Foi ao distanciar-se da fala, pela natureza diferenciada do seu processamento e pela distinção complementar das suas funções sociais, que a escrita se foi complexificando e intelectualizando.

Esta sofisticada estruturação torna dificilmente natural ou espontânea a sua aprendizagem. Acentua-se então a necessidade de um processo explícito de mediação dos adultos e dos pares na produção compartilhada da escrita, quer na apropriação inicial dos primeiros registos de coisas contadas, quer no desenvolvimento da comunicação escrita diferenciada, para produzir tipos de textos adaptados às distintas atividades sociais que a escrita serve.

É pois imperativo que a escola, como instituição educativa que é, proporcione situações que garantam:

(…) a aprendizagem das técnicas e das estratégias básicas da escrita (incluindo as de revisão e autocorreção), bem como o domínio pelos alunos das variáveis essenciais nela envolvidas – nomeadamente o assunto, o interlocutor, a situação e os objetivos do texto a produzir) (Sim-Sim & Duarte & Ferraz, 1997: 31).

De acrescentar também a importância do ensino da expressão escrita para apropriação e transmissão do conhecimento, uma vez que da sua mestria depende a aprendizagem de todas as disciplinas curriculares.

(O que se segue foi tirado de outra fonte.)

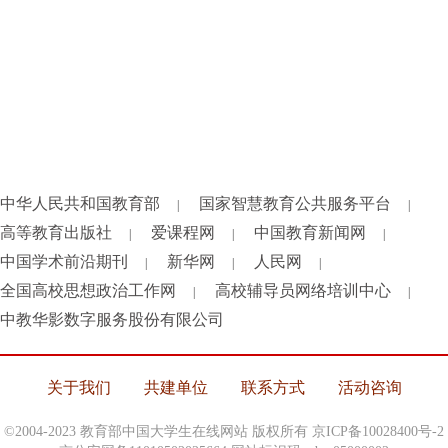
中华人民共和国教育部
国家智慧教育公共服务平台
|
|
高等教育出版社
爱课程网
中国教育新闻网
|
|
|
中国学术前沿期刊
新华网
人民网
|
|
|
全国高校思想政治工作网
高校辅导员网络培训中心
|
|
中教华影数字服务股份有限公司
关于我们
共建单位
联系方式
活动咨询
©2004-2023 教育部中国大学生在线网站 版权所有
京ICP备10028400号-2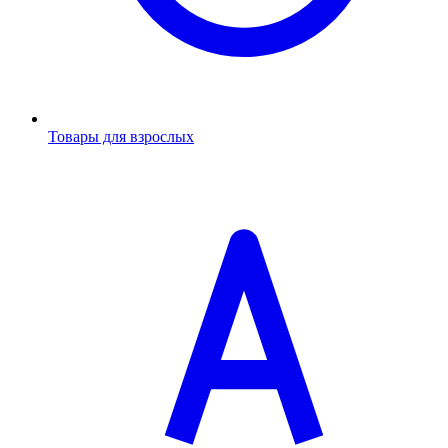
Товары для взрослых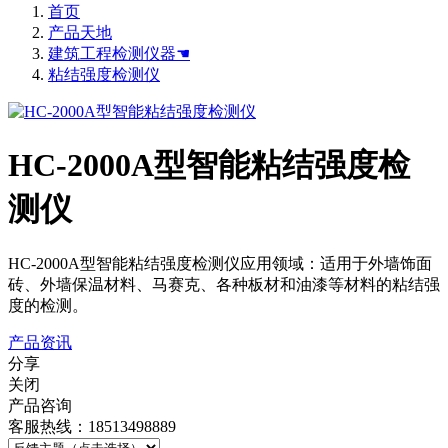
首页
产品天地
建筑工程检测仪器☚
粘结强度检测仪
HC-2000A型智能粘结强度检
测仪
HC-2000A型智能粘结强度检测仪应用领域：适用于外墙饰面
砖、外墙保温材料、马赛克、各种板材和油漆等材料的粘结强
度的检测。
产品资讯
分享
关闭
产品咨询
客服热线：18513498889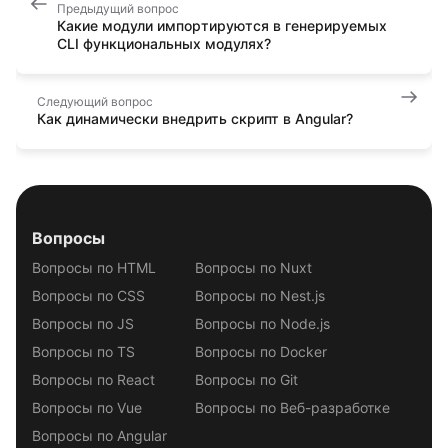
Предыдущий вопрос
Какие модули импортируются в генерируемых
CLI функциональных модулях?
Следующий вопрос
Как динамически внедрить скрипт в Angular?
Вопросы
Вопросы по HTML
Вопросы по Nuxt
Вопросы по CSS
Вопросы по Nest.js
Вопросы по JS
Вопросы по Node.js
Вопросы по TS
Вопросы по Docker
Вопросы по React
Вопросы по Git
Вопросы по Vue
Вопросы по Веб-разработке
Вопросы по Angular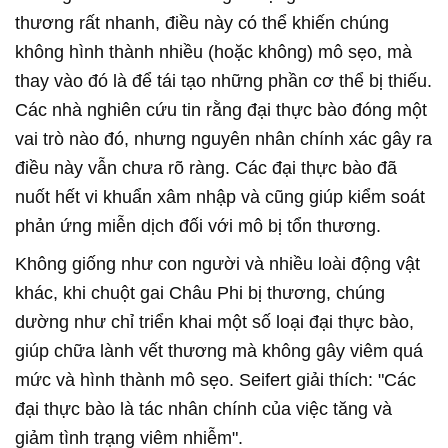
thương rất nhanh, điều này có thể khiến chúng
không hình thành nhiều (hoặc không) mô sẹo, mà
thay vào đó là để tái tạo những phần cơ thể bị thiếu.
Các nhà nghiên cứu tin rằng đại thực bào đóng một
vai trò nào đó, nhưng nguyên nhân chính xác gây ra
điều này vẫn chưa rõ ràng. Các đại thực bào đã
nuốt hết vi khuẩn xâm nhập và cũng giúp kiểm soát
phản ứng miễn dịch đối với mô bị tổn thương.
Không giống như con người và nhiều loài động vật
khác, khi chuột gai Châu Phi bị thương, chúng
dường như chỉ triển khai một số loại đại thực bào,
giúp chữa lành vết thương mà không gây viêm quá
mức và hình thành mô sẹo. Seifert giải thích: "Các
đại thực bào là tác nhân chính của việc tăng và
giảm tình trạng viêm nhiễm".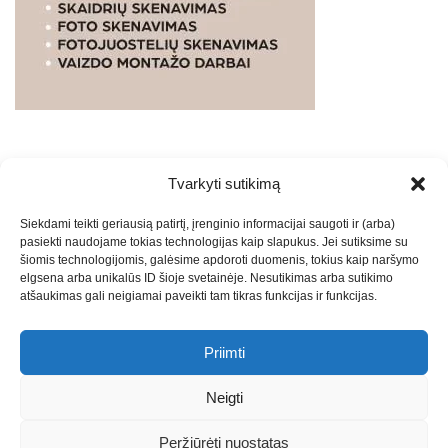
Tvarkyti sutikimą
WEBSTUDIO.LT
© SKAITMENINIO MARKETINGO
Siekdami teikti geriausią patirtį, įrenginio informacijai saugoti ir (arba)
PASLAUGOS. SEO tekstų rašymas, turinio kūrimas,
pasiekti naudojame tokias technologijas kaip slapukus. Jei sutiksime su
straipsnių rašymas ir talpinimas į mūsų valdomas
šiomis technologijomis, galėsime apdoroti duomenis, tokius kaip naršymo
svetaines.2026
Armijai.LT
Theme: Express News By
Adore
elgsena arba unikalūs ID šioje svetainėje. Nesutikimas arba sutikimo
atšaukimas gali neigiamai paveikti tam tikras funkcijas ir funkcijas.
Themes
.
Priimti
Draugai: -
Marketingo agentūra
-
Teisinės
konsultacijos
-
Skaidrių skenavimas
-
Klaipedos miesto
Neigti
naujienos
-
Miesto naujienos
-
Saulius Narbutas
-
Įvaizdžio
kūrimas
-
Veidoskaita
-
Teniso treniruotės
- Pranešimai spaudai
Peržiūrėti nuostatas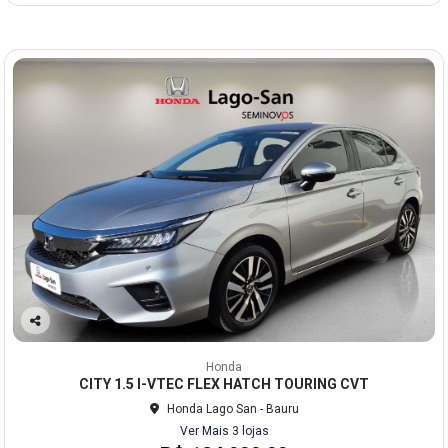
Co
mp
Honda
arti
CITY 1.5 I-VTEC FLEX HATCH TOURING CVT
lhe
Honda Lago San - Bauru
Ver Mais 3 lojas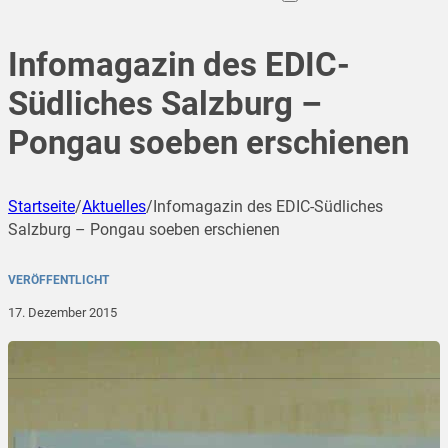
Infomagazin des EDIC-
Südliches Salzburg –
Pongau soeben erschienen
Startseite
/
Aktuelles
/
Infomagazin des EDIC-Südliches
Salzburg – Pongau soeben erschienen
VERÖFFENTLICHT
17. Dezember 2015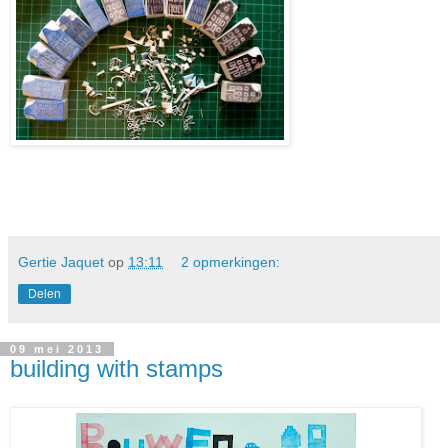
Gertie Jaquet
op
13:11
2 opmerkingen:
Delen
09 mei 2013
building with stamps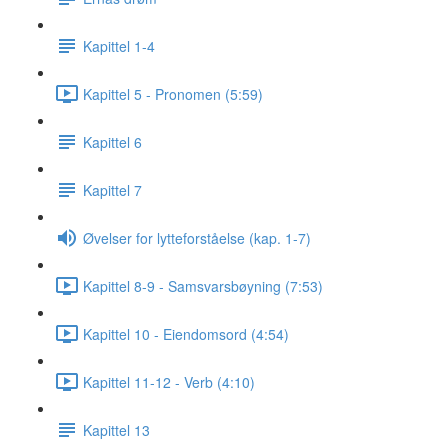
Kapittel 1-4
Kapittel 5 - Pronomen (5:59)
Kapittel 6
Kapittel 7
Øvelser for lytteforståelse (kap. 1-7)
Kapittel 8-9 - Samsvarsbøyning (7:53)
Kapittel 10 - Eiendomsord (4:54)
Kapittel 11-12 - Verb (4:10)
Kapittel 13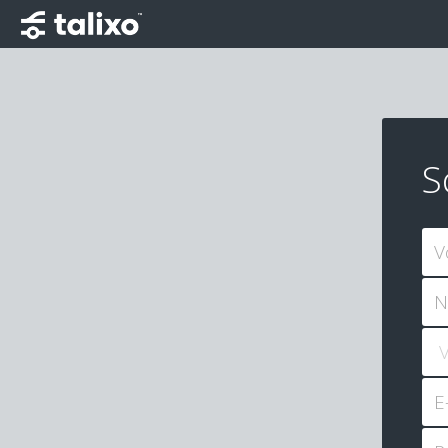
S
V
N
E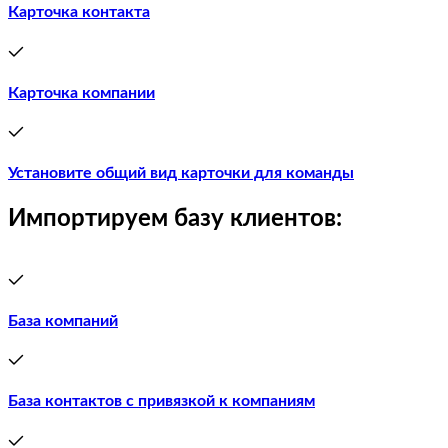
Карточка контакта
Карточка компании
Установите общий вид карточки для команды
Импортируем базу клиентов:
База компаний
База контактов с привязкой к компаниям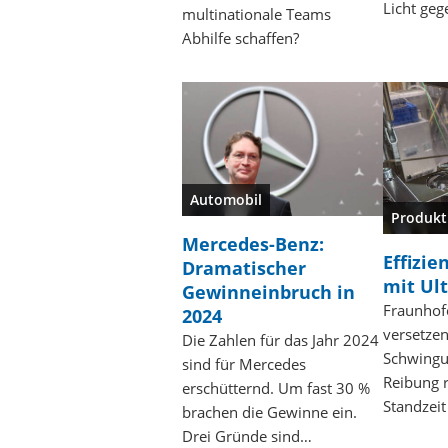
Licht geg
multinationale Teams
Abhilfe schaffen?
Automobil
Produkt
Mercedes-Benz:
Effizie
Dramatischer
mit Ult
Gewinneinbruch in
Fraunhof
2024
versetzen
Die Zahlen für das Jahr 2024
Schwingu
sind für Mercedes
Reibung r
erschütternd. Um fast 30 %
Standzeit
brachen die Gewinne ein.
Drei Gründe sind…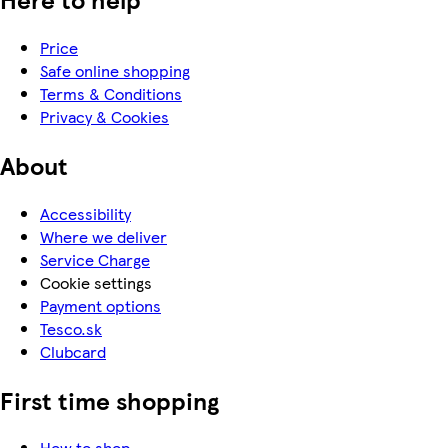
Price
Safe online shopping
Terms & Conditions
Privacy & Cookies
About
Accessibility
Where we deliver
Service Charge
Cookie settings
Payment options
Tesco.sk
Clubcard
First time shopping
How to shop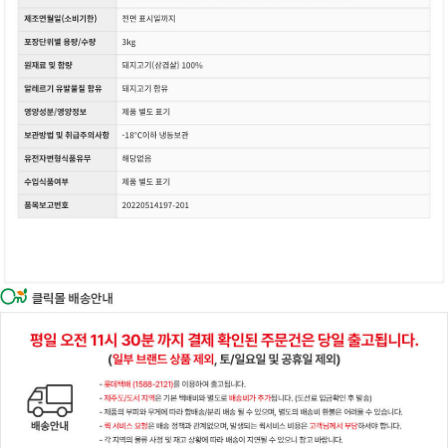
이코 라이프 하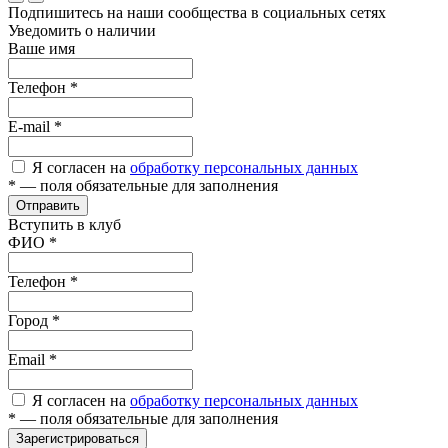
Подпишитесь на наши сообщества в социальных сетях
Уведомить о наличии
Ваше имя
Телефон
*
E-mail
*
Я согласен на
обработку персональных данных
*
— поля обязательные для заполнения
Отправить
Вступить в клуб
ФИО
*
Телефон
*
Город
*
Email
*
Я согласен на
обработку персональных данных
*
— поля обязательные для заполнения
Зарегистрироваться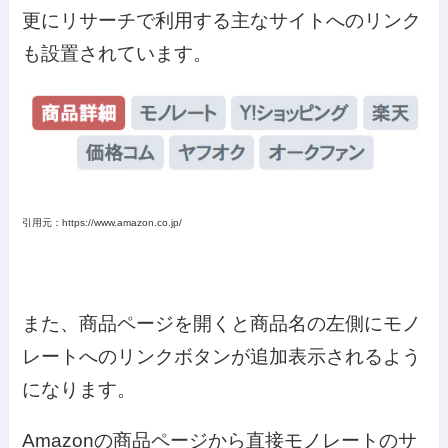
更にリサーチで利用する主なサイトへのリンク
も設置されています。
引用元：https://www.amazon.co.jp/
また、商品ページを開くと商品名の左側にモノ
レートへのリンクボタンが追加表示されるよう
になります。
Amazonの商品ページから直接モノレートのサ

A escola é o local privilegiado para o desenvolvimento da escrita formal, que deve ser laboriosamente apreendida nas suas etapas iniciais. A aprendizagem das correspondências som/letra e a compreensão das diferentes funções da escrita14 serão o ponto de partida sempre em estreita relação com a aprendizagem da leitura. Segundo o novo PPEB (cf. Reis, 2009: 70), na aprendizagem da escrita está implicado o desenvolvimento de três competências:

(…) a competência gráfica (relativa ao desenho das letras); a competência ortográfica (relativa ao domínio das convenções da escrita); e a competência compositiva (relativa aos modos de organização das expressões linguísticas para formar um texto). O desenvolvimento destas competências é de uma importância capital, pois uma vez automatizadas as duas primeiras competências haverá maior disponibilidade para investir nas tarefas que dizem respeito à competência compositiva (Id., ib.: 71).

Por sua vez, automatizada a prática de redação, esta passará a constituir um meio de expressão e desenvolvimento pessoal, uma vez que “conduz a uma apropriação mais sistematizada do conhecimento e desencadeia hábitos de planificação do discurso que permitem exercer um controlo mais rigoroso e consciente da atividade linguística e comunicativa” (Id., ib.: 148-149).

14

As funções da escrita são múltiplas e variadas: escreve-se para identificar algo ou alguém, para mobilizar a ação, para recordar, para satisfazer pedidos ou exigências, para reflectir, aprender e para criar. (Grabe & Kaplan apud Sim-Sim & Duarte & Ferraz (1997: 30).